Records from a data collection
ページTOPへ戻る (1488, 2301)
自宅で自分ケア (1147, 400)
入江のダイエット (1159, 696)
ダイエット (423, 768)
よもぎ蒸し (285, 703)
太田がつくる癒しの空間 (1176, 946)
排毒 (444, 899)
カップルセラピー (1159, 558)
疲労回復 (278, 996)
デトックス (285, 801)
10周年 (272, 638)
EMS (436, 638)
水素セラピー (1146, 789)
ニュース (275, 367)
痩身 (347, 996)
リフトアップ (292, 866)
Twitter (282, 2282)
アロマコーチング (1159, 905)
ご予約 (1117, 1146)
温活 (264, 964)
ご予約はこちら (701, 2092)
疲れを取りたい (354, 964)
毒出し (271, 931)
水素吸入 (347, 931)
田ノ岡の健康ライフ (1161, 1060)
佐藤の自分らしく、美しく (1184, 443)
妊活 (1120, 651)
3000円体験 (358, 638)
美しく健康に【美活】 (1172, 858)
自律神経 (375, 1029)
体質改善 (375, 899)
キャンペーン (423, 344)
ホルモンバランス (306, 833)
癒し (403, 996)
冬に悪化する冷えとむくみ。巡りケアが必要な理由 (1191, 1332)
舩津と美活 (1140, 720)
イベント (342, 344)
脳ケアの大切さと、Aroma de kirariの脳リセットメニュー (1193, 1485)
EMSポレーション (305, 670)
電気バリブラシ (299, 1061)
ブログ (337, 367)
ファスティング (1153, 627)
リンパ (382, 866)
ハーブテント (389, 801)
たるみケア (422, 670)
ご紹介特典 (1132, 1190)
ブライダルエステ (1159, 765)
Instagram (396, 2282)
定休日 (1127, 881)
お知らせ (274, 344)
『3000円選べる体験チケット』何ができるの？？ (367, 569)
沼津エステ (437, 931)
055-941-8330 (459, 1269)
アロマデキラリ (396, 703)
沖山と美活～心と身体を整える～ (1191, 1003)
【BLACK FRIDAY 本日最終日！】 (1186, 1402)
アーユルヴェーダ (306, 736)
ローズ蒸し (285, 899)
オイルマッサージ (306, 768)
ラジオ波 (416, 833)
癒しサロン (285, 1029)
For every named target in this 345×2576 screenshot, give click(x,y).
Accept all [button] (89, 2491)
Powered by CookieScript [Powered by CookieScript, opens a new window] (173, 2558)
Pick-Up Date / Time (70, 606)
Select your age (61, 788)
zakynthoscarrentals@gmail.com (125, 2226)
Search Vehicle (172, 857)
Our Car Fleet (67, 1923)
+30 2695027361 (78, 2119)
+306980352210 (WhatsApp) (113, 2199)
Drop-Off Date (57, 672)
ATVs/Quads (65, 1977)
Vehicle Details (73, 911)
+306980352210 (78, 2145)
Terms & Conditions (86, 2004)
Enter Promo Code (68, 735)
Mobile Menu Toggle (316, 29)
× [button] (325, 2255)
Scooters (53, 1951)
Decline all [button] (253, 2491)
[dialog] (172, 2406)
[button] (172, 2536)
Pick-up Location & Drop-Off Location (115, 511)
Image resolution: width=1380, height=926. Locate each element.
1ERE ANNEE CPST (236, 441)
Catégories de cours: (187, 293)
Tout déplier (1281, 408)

WORK ITEM — Return, word for word, every line from the line with "ホルモンバランス (306, 833)" to the final line of the data.

RESPONSE TO THE EXERCISE —
ホルモンバランス (306, 833)
癒し (403, 996)
冬に悪化する冷えとむくみ。巡りケアが必要な理由 (1191, 1332)
舩津と美活 (1140, 720)
イベント (342, 344)
脳ケアの大切さと、Aroma de kirariの脳リセットメニュー (1193, 1485)
EMSポレーション (305, 670)
電気バリブラシ (299, 1061)
ブログ (337, 367)
ファスティング (1153, 627)
リンパ (382, 866)
ハーブテント (389, 801)
たるみケア (422, 670)
ご紹介特典 (1132, 1190)
ブライダルエステ (1159, 765)
Instagram (396, 2282)
定休日 (1127, 881)
お知らせ (274, 344)
『3000円選べる体験チケット』何ができるの？？ (367, 569)
沼津エステ (437, 931)
055-941-8330 (459, 1269)
アロマデキラリ (396, 703)
沖山と美活～心と身体を整える～ (1191, 1003)
【BLACK FRIDAY 本日最終日！】 (1186, 1402)
アーユルヴェーダ (306, 736)
ローズ蒸し (285, 899)
オイルマッサージ (306, 768)
ラジオ波 (416, 833)
癒しサロン (285, 1029)
For every named target in this 345×2576 screenshot, give click(x,y).
Accept all [button] (89, 2491)
Powered by CookieScript [Powered by CookieScript, opens a new window] (173, 2558)
Pick-Up Date / Time (70, 606)
Select your age (61, 788)
zakynthoscarrentals@gmail.com (125, 2226)
Search Vehicle (172, 857)
Our Car Fleet (67, 1923)
+30 2695027361 (78, 2119)
+306980352210 (WhatsApp) (113, 2199)
Drop-Off Date (57, 672)
ATVs/Quads (65, 1977)
Vehicle Details (73, 911)
+306980352210 (78, 2145)
Terms & Conditions (86, 2004)
Enter Promo Code (68, 735)
Mobile Menu Toggle (316, 29)
× [button] (325, 2255)
Scooters (53, 1951)
Decline all [button] (253, 2491)
[dialog] (172, 2406)
[button] (172, 2536)
Pick-up Location & Drop-Off Location (115, 511)
Image resolution: width=1380, height=926. Locate each element.
1ERE ANNEE CPST (236, 441)
Catégories de cours: (187, 293)
Tout déplier (1281, 408)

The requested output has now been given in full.